Безлюдная земля на рассвете | страница 5
Я лежал калачиком, укрывшись от мира одеялом, чувствовал себя пожившим ребенком, усталым детским взглядом видя потускневший мир. Засыпал, ощущая свое исхудавшее тело, боль подвернутой ноги, и бессмысленность биения сердца.
Проснулся, задыхаясь. Сразу возникала боль, отключающая сознание, когда просишь только – кого, бога, близких людей? – помочь, и знаешь, что никто не сможет помочь. Надо «сливать воду». Что меня держит, чтобы жить?
Я вспоминал скорбное лицо жены, готовой ко всему, всю ее родную суть, вылежавшуюся в душе за годы ее опеки надо мной, так, что нельзя оторвать. Зачем-то вспомнился ужас, когда наша маленькая дочка осталась одна в квартире и закрыла изнутри дверь, и мы не могли прорваться. Я пролез из окна пятого этажа на четвертый на веревке. Увидел замурзанную от слез ее рожицу, просидевшую одна три часа. Без штанов, рубашечка надета вниз воротничком. Написала в штаны, сняла их и бросила в ванну, а туфельки – аккуратно на стул. Бегала босиком, разбросала семена. В общем, веселилась, пока не поняла, что папы с мамой нет.
И вот их нет, а я живу.
Когда-то случайно встретил ее в институте, молодую и светящуюся будущим счастьем, и мы сразу ощутили себя родными. Это внезапное раскрытие друг другу нас, родство незнакомых было странным, словно мы знали друг друга с детства. Неужели это присуще только связи мужчины и женщины?

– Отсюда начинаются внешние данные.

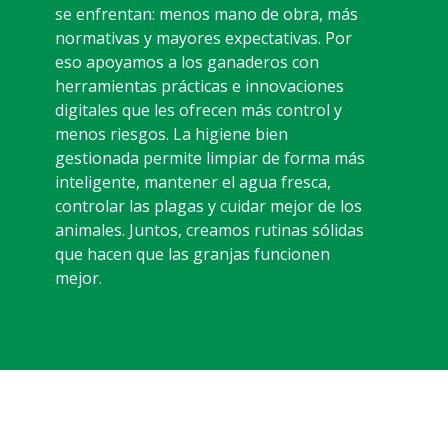
se enfrentan: menos mano de obra, más
normativas y mayores expectativas. Por
eso apoyamos a los ganaderos con
herramientas prácticas e innovaciones
digitales que les ofrecen más control y
menos riesgos. La higiene bien
gestionada permite limpiar de forma más
inteligente, mantener el agua fresca,
controlar las plagas y cuidar mejor de los
animales. Juntos, creamos rutinas sólidas
que hacen que las granjas funcionen
mejor.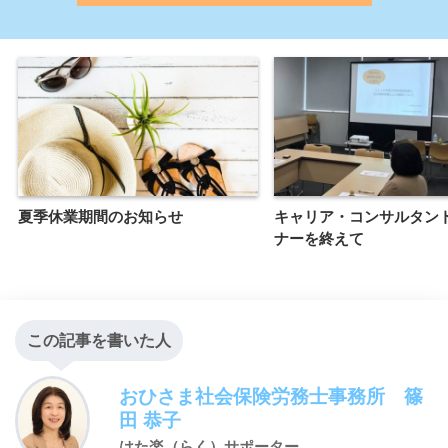
夏季休業期間のお知らせ
キャリア・コンサルタン
ナーを終えて
この記事を書いた人
おひさま社会保険労務士事務所 篠
田 恭子
はた楽（らく）サポーター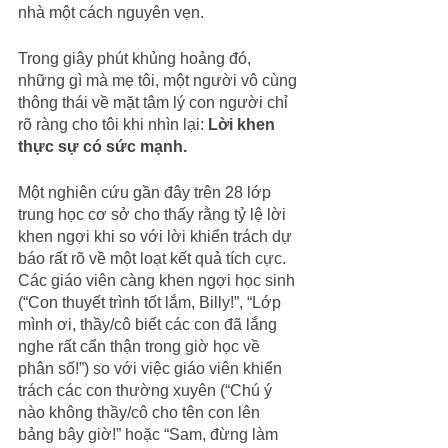
nhà một cách nguyên vẹn.
Trong giây phút khủng hoảng đó, 
những gì mà mẹ tôi, một người vô cùng 
thông thái về mặt tâm lý con người chỉ 
rõ ràng cho tôi khi nhìn lại: 
Lời khen 
thực sự có sức mạnh.
Một nghiên cứu gần đây trên 28 lớp 
trung học cơ sở cho thấy rằng tỷ lệ lời 
khen ngợi khi so với lời khiển trách dự 
báo rất rõ về một loạt kết quả tích cực. 
Các giáo viên càng khen ngợi học sinh 
(“Con thuyết trình tốt lắm, Billy!”, “Lớp 
mình ơi, thầy/cô biết các con đã lắng 
nghe rất cẩn thận trong giờ học về 
phân số!”) so với việc giáo viên khiển 
trách các con thường xuyên (“Chú ý 
nào không thầy/cô cho tên con lên 
bảng bây giờ!” hoặc “Sam, đừng làm 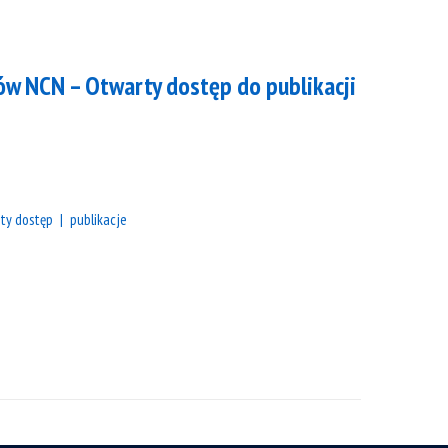
w NCN – Otwarty dostęp do publikacji
ty dostęp
publikacje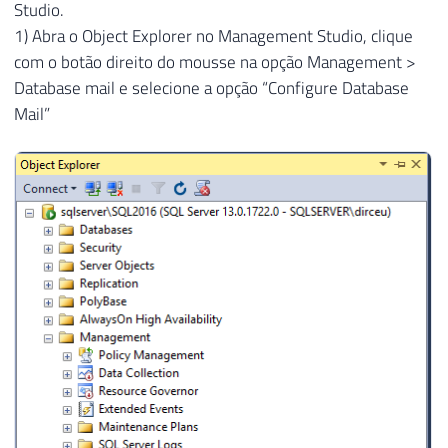
32
@account_name
=
@Account_Name
,
Studio.
33
@description
=
'Conta de e-mail para 
1) Abra o Object Explorer no Management Studio, clique
34
@email_address
=
'usuario@seudominio.
com o botão direito do mousse na opção Management >
35
@replyto_address
=
'naoresponder@seud
Database mail e selecione a opção “Configure Database
36
@display_name
=
'Sua Empresa'
,
Mail”
37
@mailserver_name
=
'smtp.seudominio.c
38
@mailserver_type
=
'SMTP'
,
39
@port
=
'587'
,
40
@username
=
'usuario@seudominio.com.b
41
@password
=
'senha'
,
42
@enable_ssl
=
1
,
43
@use_default_credentials
=
0
44
45
46
47
-----------------------------------------
48
-- Cria o profile de e-mail
49
-----------------------------------------
50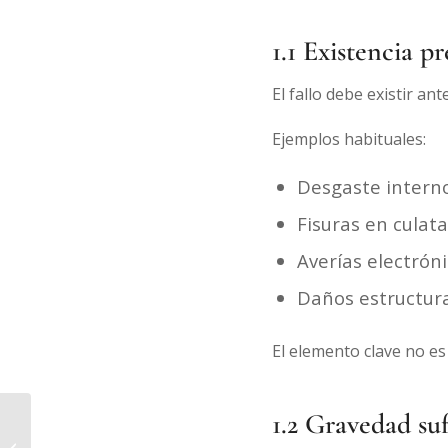
1.1 Existencia p
El fallo debe existir a
Ejemplos habituales:
Desgaste intern
Fisuras en culata
Averías electróni
Daños estructura
El elemento clave no es
1.2 Gravedad suf
Incumplimiento de
contrato: qué hacer,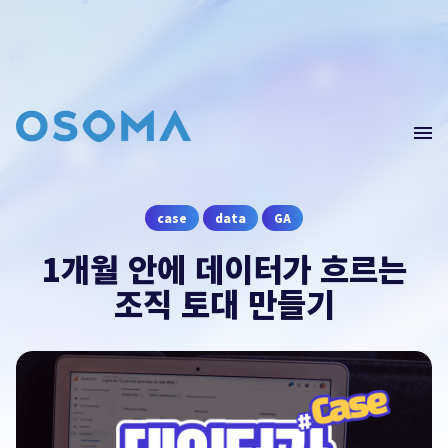
Home
Blog
GA4(Data)
문의
남기기
case
data
GA
Edu
1개월 안에 데이터가 흐르는
Webinar
오픈소스마케팅의 컨설팅이 필요하시다면 문의를
조직 토대 만들기
남겨주세요.
컨설팅 문의
contact@osoma.kr
서비스 소개서 보기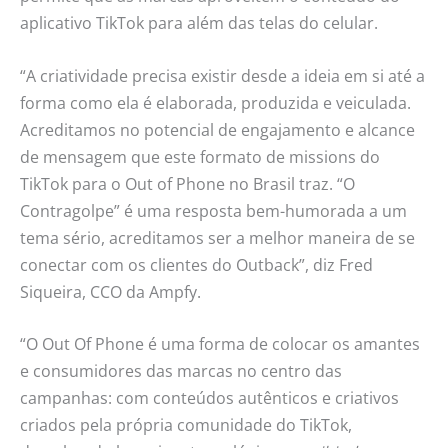
aplicativo TikTok para além das telas do celular.
“A criatividade precisa existir desde a ideia em si até a
forma como ela é elaborada, produzida e veiculada.
Acreditamos no potencial de engajamento e alcance
de mensagem que este formato de missions do
TikTok para o Out of Phone no Brasil traz. “O
Contragolpe” é uma resposta bem-humorada a um
tema sério, acreditamos ser a melhor maneira de se
conectar com os clientes do Outback”, diz Fred
Siqueira, CCO da Ampfy.
“O Out Of Phone é uma forma de colocar os amantes
e consumidores das marcas no centro das
campanhas: com conteúdos autênticos e criativos
criados pela própria comunidade do TikTok,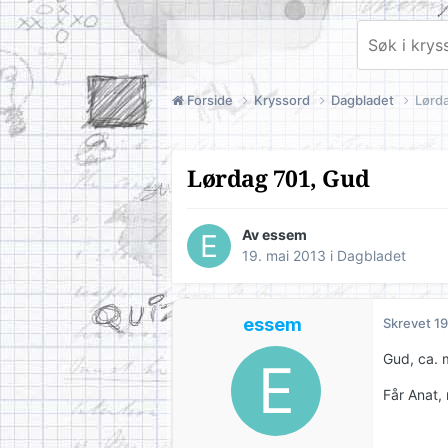
Forside
Kryssord
Dagbladet
Lørd
Lørdag 701, Gud
Av
essem
19. mai 2013
i
Dagbladet
essem
Skrevet
19
Gud, ca. 
Får Anat, 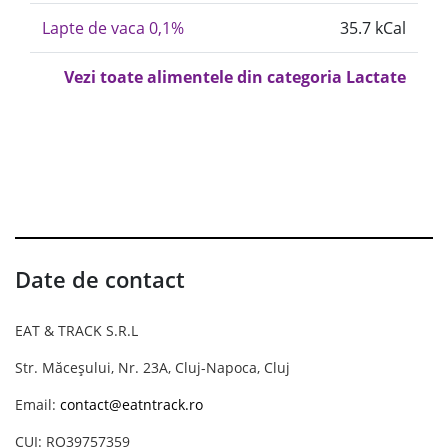
Lapte de vaca 0,1%
35.7 kCal
Vezi toate alimentele din categoria Lactate
Date de contact
EAT & TRACK S.R.L
Str. Măceșului, Nr. 23A, Cluj-Napoca, Cluj
Email:
contact@eatntrack.ro
CUI: RO39757359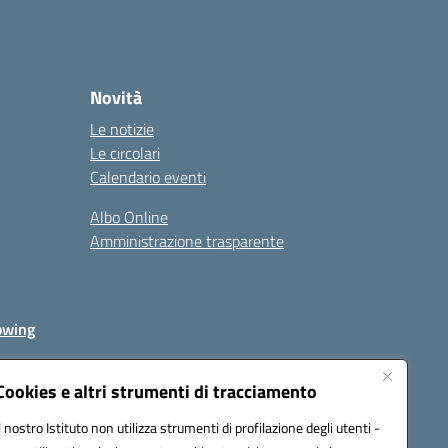
Novità
Le notizie
Le circolari
Calendario eventi
Albo Online
Amministrazione trasparente
owing
Cookies e altri strumenti di tracciamento
Il nostro Istituto non utilizza strumenti di profilazione degli utenti -
av00r@pec.istruzione.it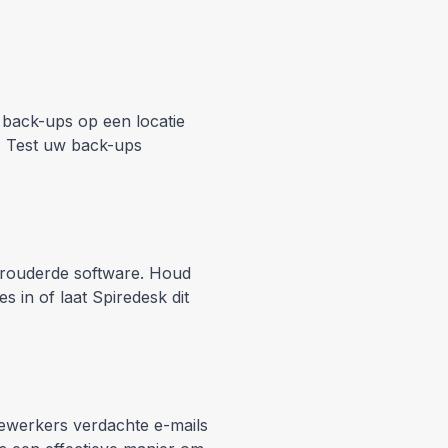
 back-ups op een locatie
). Test uw back-ups
erouderde software. Houd
s in of laat Spiredesk dit
dewerkers verdachte e-mails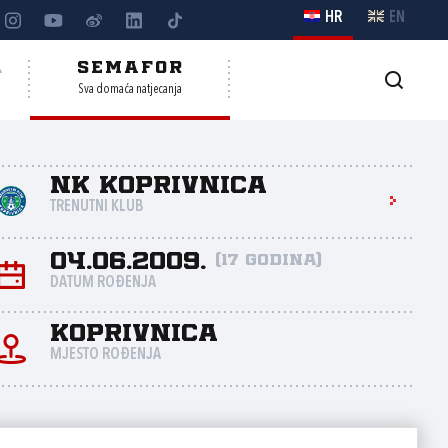
HR
EN
A
SEMAFOR
Sva domaća natjecanja
NK Koprivnica
TRENUTNI KLUB
04.06.2009.
(17 godina)
DATUM ROĐENJA
Koprivnica
MJESTO ROĐENJA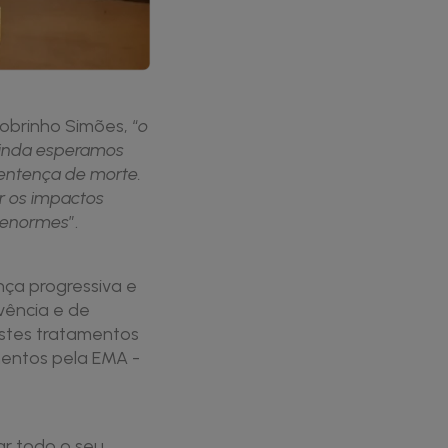
Sobrinho Simões, “
o
 ainda esperamos
sentença de morte.
r os impactos
o enormes
”.
ça progressiva e
vência e de
estes tratamentos
mentos pela EMA -
ar todo o seu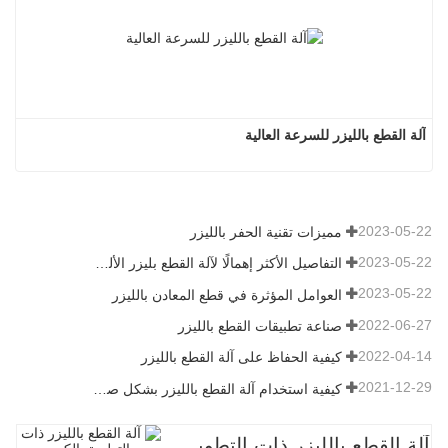
آلة القطع بالليزر للسرعة العالية
2023-05-22
مميزات تقنية الحفر بالليزر
2023-05-22
التفاصيل الأكثر إهمالًا لآلة القطع بليزر الألياف
2023-05-22
العوامل المؤثرة في قطع المعادن بالليزر
2022-06-27
صناعة تطبيقات القطع بالليزر
2022-04-14
كيفية الحفاظ على آلة القطع بالليزر
2021-12-29
كيفية استخدام آلة القطع بالليزر بشكل صحيح؟
آلة القطع بالليزر ذات التطويق الكبير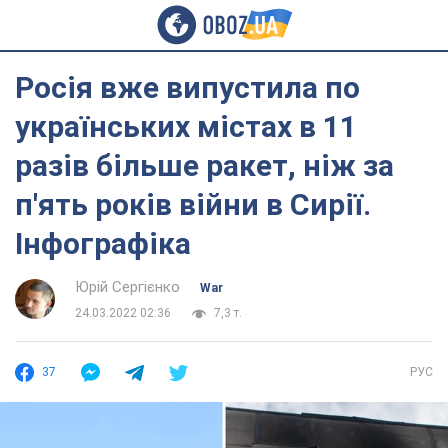
Росія вже випустила по
українських містах в 11
разів більше ракет, ніж за
п'ять років війни в Сирії.
Інфографіка
Юрій Сергієнко
War
24.03.2022 02:36
7,3 т.
37
РУС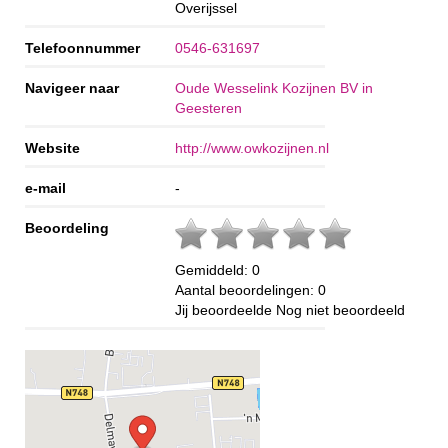
Overijssel
Telefoonnummer
0546-631697
Navigeer naar
Oude Wesselink Kozijnen BV in
Geesteren
Website
http://www.owkozijnen.nl
e-mail
-
Beoordeling
Gemiddeld:
0
Aantal beoordelingen:
0
Jij beoordeelde
Nog niet beoordeeld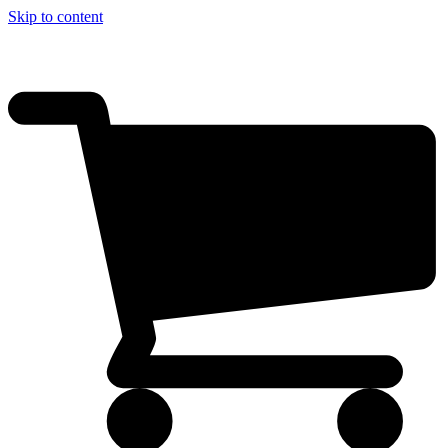
Skip to content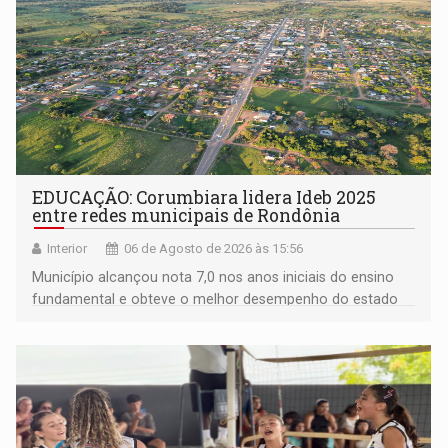
EDUCAÇÃO: Corumbiara lidera Ideb 2025
entre redes municipais de Rondônia
Interior
06 de Agosto de 2026 às 15:56
Município alcançou nota 7,0 nos anos iniciais do ensino
fundamental e obteve o melhor desempenho do estado
na rede municipal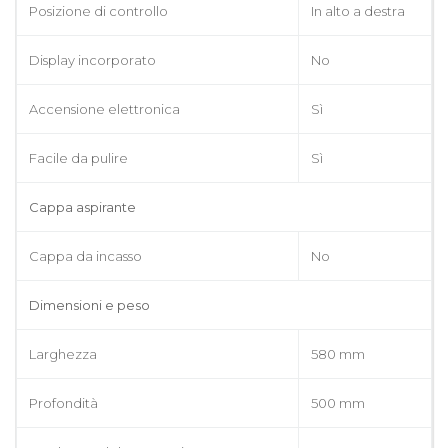
Posizione di controllo
In alto a destra
Display incorporato
No
Accensione elettronica
Sì
Facile da pulire
Sì
Cappa aspirante
Cappa da incasso
No
Dimensioni e peso
Larghezza
580 mm
Profondità
500 mm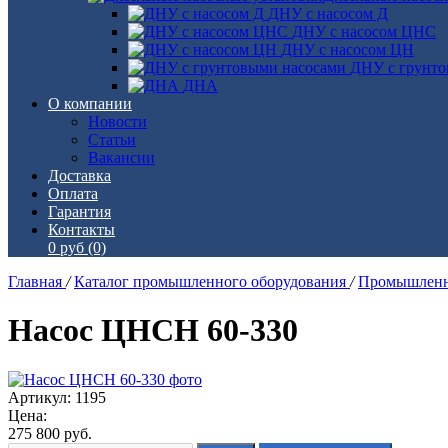
ДНУ с насосом Д
ДНУ с насосом ЦНС
ДНУ с насосом ЦН
ДНУ с грунто
ДНА
О компании
Новости
Статьи
Вакансии
Доставка
Оплата
Гарантия
Контакты
0 руб
(0)
Главная
/
Каталог промышленного оборудования
/
Промышленн
Насос ЦНСН 60-330
Артикул: 1195
Цена:
275 800
руб.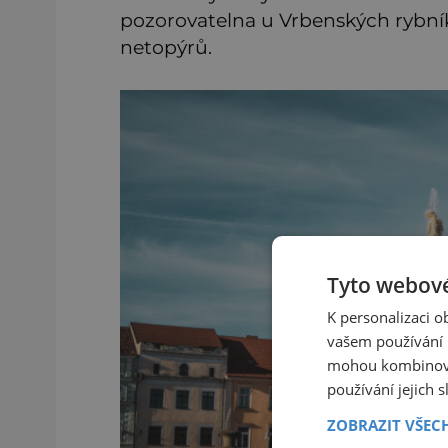
pozorovatelna u Vrbenských rybní
netopýrů.
Tyto webové
K personalizaci 
vašem používání n
mohou kombinovat
používání jejich 
ZOBRAZIT VŠEC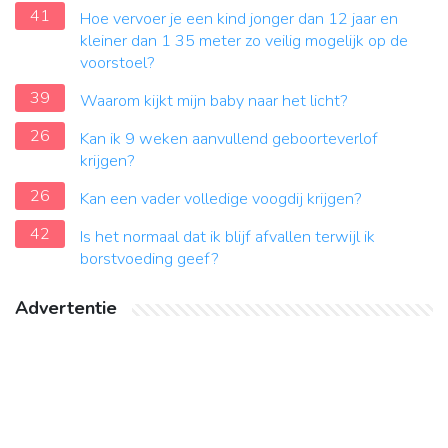
41
Hoe vervoer je een kind jonger dan 12 jaar en
kleiner dan 1 35 meter zo veilig mogelijk op de
voorstoel?
39
Waarom kijkt mijn baby naar het licht?
26
Kan ik 9 weken aanvullend geboorteverlof
krijgen?
26
Kan een vader volledige voogdij krijgen?
42
Is het normaal dat ik blijf afvallen terwijl ik
borstvoeding geef?
Advertentie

Зачем надо было строить целую жизнь с женщиной, хотя и встреченной случайно? Безоблачное счастье – это сиюминутное блаженство, а дальше начинается жизнь. Нет такой любви, которая бы поглощала целиком. До конца близкими мы не могли быть. Хотя бы потому, что у каждого свой организм, и его болезни каждый переносит сам, да и умирание перемогает сам, и это разделение неустранимо. Мне нужен был выход в безграничный утренний мир. Там я не был одинок!
Но жизнь оказалась совсем другой, полной тяжелых испытаний. А сколько было других переживаний, ревности из-за, якобы, моих измен, и страха нищенства! И всегда она держалась с достоинством, с решимостью вынести все несчастья.
Жена была для меня естественной необходимостью. С семьей легче было пережить крах моей общественной деятельности, о чем скажу позже. И снова пронзило: твое внутреннее благородство и красоту никто никогда толком не почувствует, об этом знаю только я! И унесу в могилу один. Как и другой знает самое лучшее в родных – только он.
Но теперь, в мириадах смертей это уже казалось не важно.